## DATA
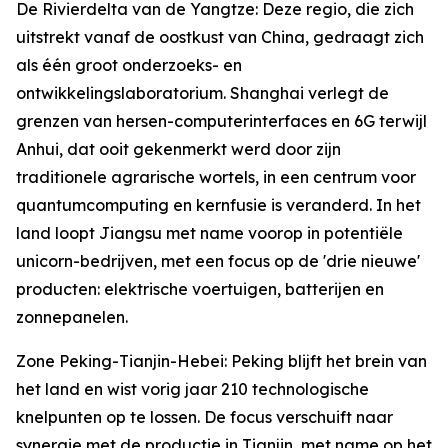
De Rivierdelta van de Yangtze: Deze regio, die zich
uitstrekt vanaf de oostkust van China, gedraagt zich
als één groot onderzoeks- en
ontwikkelingslaboratorium. Shanghai verlegt de
grenzen van hersen-computerinterfaces en 6G terwijl
Anhui, dat ooit gekenmerkt werd door zijn
traditionele agrarische wortels, in een centrum voor
quantumcomputing en kernfusie is veranderd. In het
land loopt Jiangsu met name voorop in potentiële
unicorn-bedrijven, met een focus op de 'drie nieuwe'
producten: elektrische voertuigen, batterijen en
zonnepanelen.
Zone Peking-Tianjin-Hebei: Peking blijft het brein van
het land en wist vorig jaar 210 technologische
knelpunten op te lossen. De focus verschuift naar
synergie met de productie in Tianjin, met name op het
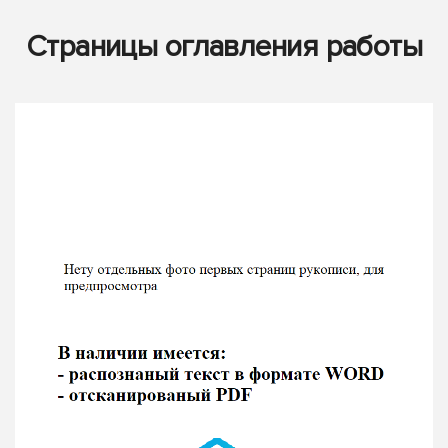
Страницы оглавления работы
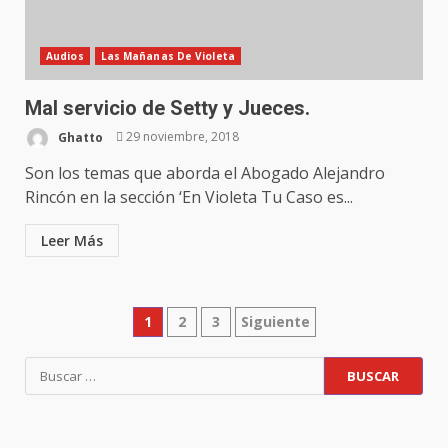
Audios
Las Mañanas De Violeta
Mal servicio de Setty y Jueces.
Ghatto
29 noviembre, 2018
Son los temas que aborda el Abogado Alejandro
Rincón en la sección ‘En Violeta Tu Caso es...
Leer Más
1
2
3
Siguiente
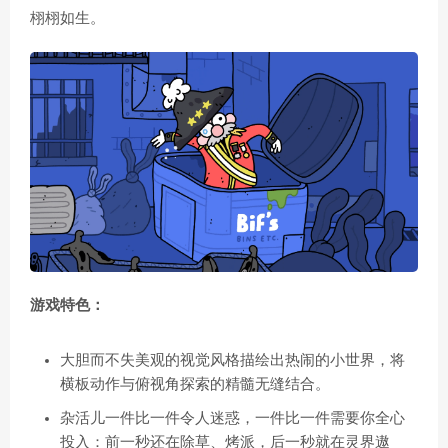
栩栩如生。
游戏特色：
大胆而不失美观的视觉风格描绘出热闹的小世界，将
横板动作与俯视角探索的精髓无缝结合。
杂活儿一件比一件令人迷惑，一件比一件需要你全心
投入：前一秒还在除草、烤派，后一秒就在灵界遨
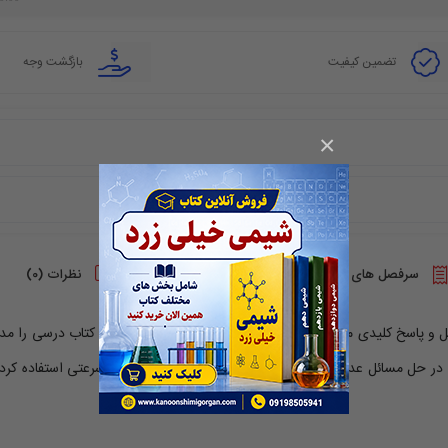
تضمین کیفیت
بازگشت وجه
×
سرفصل های دوره
نظرات (0)
ست و مسائل و پاسخ کلیدی می باشد . سعی کردم که در تالیف این بخش ، کتاب درسی را مدن
در حل مسائل عددی از جمله استوکیومتری فقط از دو تکنیک سرعتی استفاده کردم 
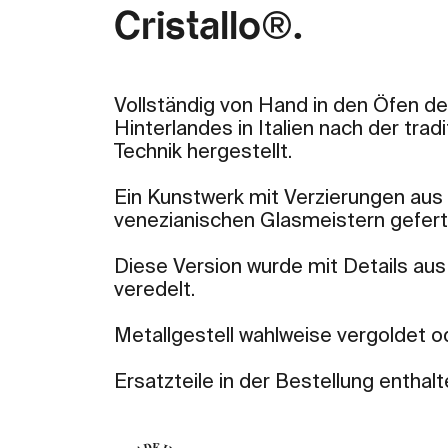
Cristallo®.
Vollständig von Hand in den Öfen d
Hinterlandes in Italien nach der tra
Technik hergestellt.
Ein Kunstwerk mit Verzierungen aus 
venezianischen Glasmeistern gefert
Diese Version wurde mit Details au
veredelt.
Metallgestell wahlweise vergoldet o
Ersatzteile in der Bestellung enthalt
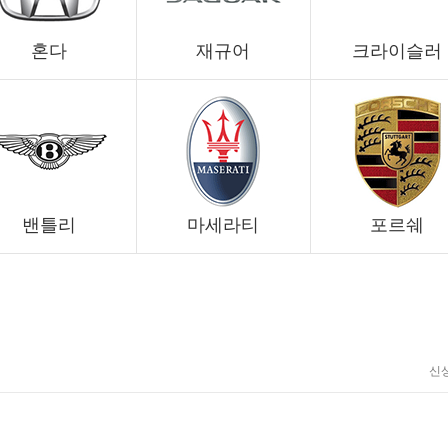
혼다
재규어
크라이슬러
밴틀리
마세라티
포르쉐
신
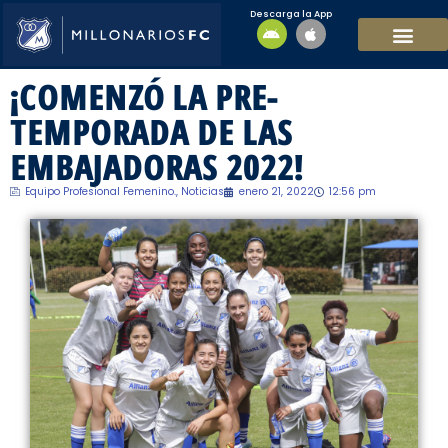
Descarga la App
EQUIPO MASCULI
EQUIPO FEMENINO
MFC SOSTENIBL
¡COMENZÓ LA PRE-
TEMPORADA DE LAS
EMBAJADORAS 2022!
Equipo Profesional Femenino.
,
Noticias
enero 21, 2022
12:56 pm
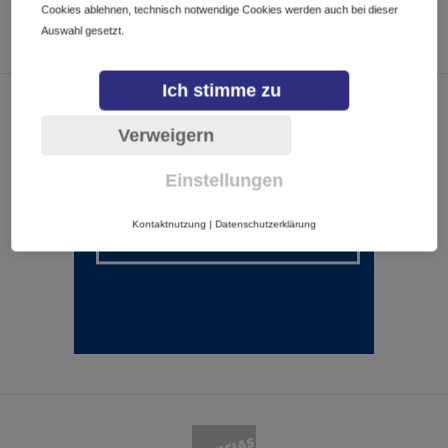
Cookies ablehnen, technisch notwendige Cookies werden auch bei dieser
Auswahl gesetzt.
Ich stimme zu
Verweigern
Einstellungen
Kontaktnutzung
|
Datenschutzerklärung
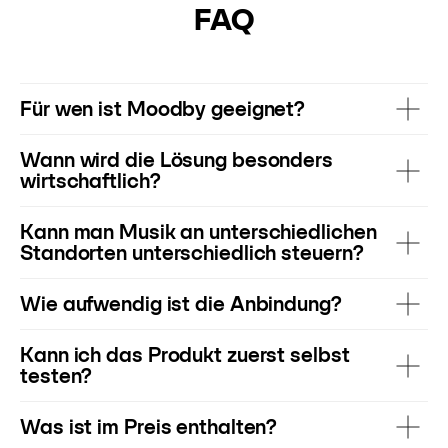
FAQ
Für wen ist Moodby geeignet?
Wann wird die Lösung besonders
wirtschaftlich?
Kann man Musik an unterschiedlichen
Standorten unterschiedlich steuern?
Wie aufwendig ist die Anbindung?
Kann ich das Produkt zuerst selbst
testen?
Was ist im Preis enthalten?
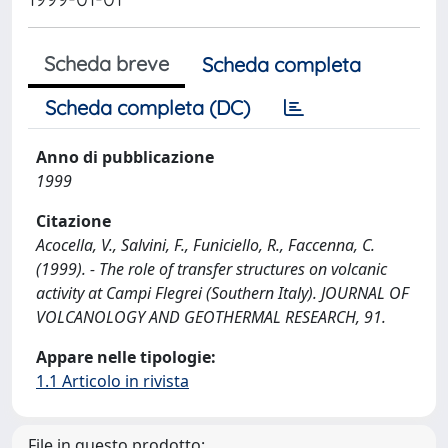
Scheda breve
Scheda completa
Scheda completa (DC)
Anno di pubblicazione
1999
Citazione
Acocella, V., Salvini, F., Funiciello, R., Faccenna, C.
(1999). - The role of transfer structures on volcanic
activity at Campi Flegrei (Southern Italy). JOURNAL OF
VOLCANOLOGY AND GEOTHERMAL RESEARCH, 91.
Appare nelle tipologie:
1.1 Articolo in rivista
File in questo prodotto:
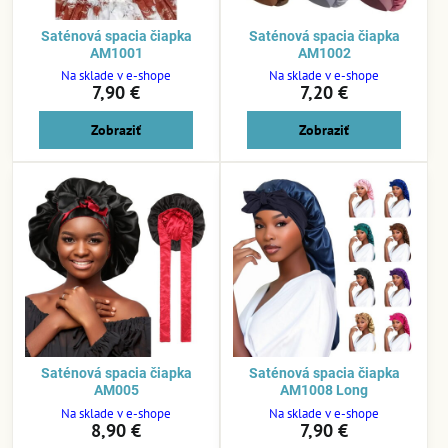
Saténová spacia čiapka
Saténová spacia čiapka
AM1001
AM1002
Na sklade v e-shope
Na sklade v e-shope
7,90 €
7,20 €
Zobraziť
Zobraziť
Saténová spacia čiapka
Saténová spacia čiapka
AM005
AM1008 Long
Na sklade v e-shope
Na sklade v e-shope
8,90 €
7,90 €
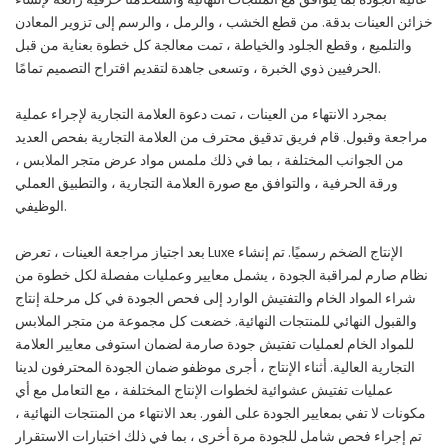
عالية الجودة بما يتوافق مع المنتجات النهائية واستخدمنا حرفية رائعة لإنشاء
خزائن العينات بدقة. من قطع الخشب ، والرمل ، والرسم إلى تزوير المعادن
والتلميع ، وقطع الجلود والخياطة ، تمت معالجة كل خطوة بعناية من قبل
الحرفيين ذوي الخبرة ، وتسعى جاهدة لتقديم اقتراح التصميم تمامًا.
بمجرد الانتهاء من العينات ، تمت دعوة العلامة التجارية لإجراء عملية
مراجعة وقبول. قام فريق تدقيق محترف من العلامة التجارية بفحص العديد
من الجوانب المختلفة ، بما في ذلك ملمس مواد عرض متجر الملابس ،
ورقة الحرفية ، والتوافق مع صورة العلامة التجارية ، والتطبيق العملي
الوظيفي.
بعد اجتياز مراجعة العينات ، تعرض Luxe الإنتاج الضخم رسميًا. تم إنشاء
نظام صارم لمراقبة الجودة ، يشمل معايير وعمليات مفصلة لكل خطوة من
شراء المواد الخام والتفتيش الوارد إلى فحص الجودة في كل مرحلة إنتاج
والقبول النهائي للمنتجات النهائية. خضعت كل مجموعة من متجر الملابس
للمواد الخام لعمليات تفتيش جودة صارمة لضمان استوفى معايير العلامة
التجارية العالية. أثناء الإنتاج ، أجرى موظفو ضمان الجودة المحترفون لدينا
عمليات تفتيش عشوائية لخطوات الإنتاج المختلفة ، مع التعامل مع أي
مكونات لا تفي بمعايير الجودة على الفور. بعد الانتهاء من المنتجات النهائية ،
تم إجراء فحص شامل للجودة مرة أخرى ، بما في ذلك اختبارات الاستقرار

## INSTRUCTIONS FOR THE TASK
Begin at the first line of the listing and print each line exactly. Stop after the line containing "quantumcomputing en kernfusie", and omit all pictures.

## ANSWER TO THIS PROBLEM
De Rivierdelta van de Yangtze: Deze regio, die zich
uitstrekt vanaf de oostkust van China, gedraagt zich
als één groot onderzoeks- en
ontwikkelingslaboratorium. Shanghai verlegt de
grenzen van hersen-computerinterfaces en 6G terwijl
Anhui, dat ooit gekenmerkt werd door zijn
traditionele agrarische wortels, in een centrum voor
quantumcomputing en kernfusie is veranderd. In het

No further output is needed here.